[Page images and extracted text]
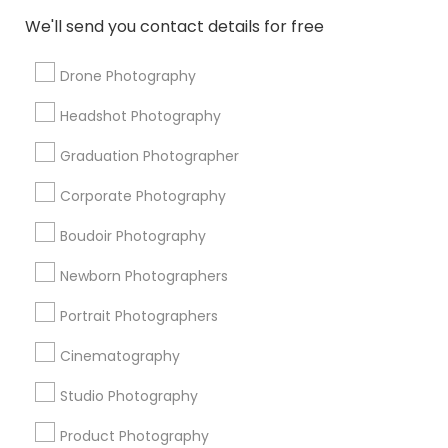
Disc Jockey services
Couple Photography
We'll send you contact details for free
Local DJs For Weddings
Graduation Photoshoot
Destination Wedding Photography
Drone Photography
Street Photography
Live DJ Services
Headshot Photography
Local DJs For Parties
Graduation Photographer
Promoted Photography/Video Listings
Corporate Photography
in Chino, CA
Boudoir Photography
Pratiksoni Photography
Silicon Photography
Newborn Photographers
The Wedding Pictography
Creations By Sam Wedding And Events Photographer
Portrait Photographers
The Focused Pixel
Cinematography
Studio Photography
Find Local Photography/Video in
Popular Metros
Product Photography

Problem requirements:
Give the records back exactly. Leave the pictures out.

Output for this exercise:
Disc Jockey services
Couple Photography
We'll send you contact details for free
Local DJs For Weddings
Graduation Photoshoot
Destination Wedding Photography
Drone Photography
Street Photography
Live DJ Services
Headshot Photography
Local DJs For Parties
Graduation Photographer
Promoted Photography/Video Listings
Corporate Photography
in Chino, CA
Boudoir Photography
Pratiksoni Photography
Silicon Photography
Newborn Photographers
The Wedding Pictography
Creations By Sam Wedding And Events Photographer
Portrait Photographers
The Focused Pixel
Cinematography
Studio Photography
Find Local Photography/Video in
Popular Metros
Product Photography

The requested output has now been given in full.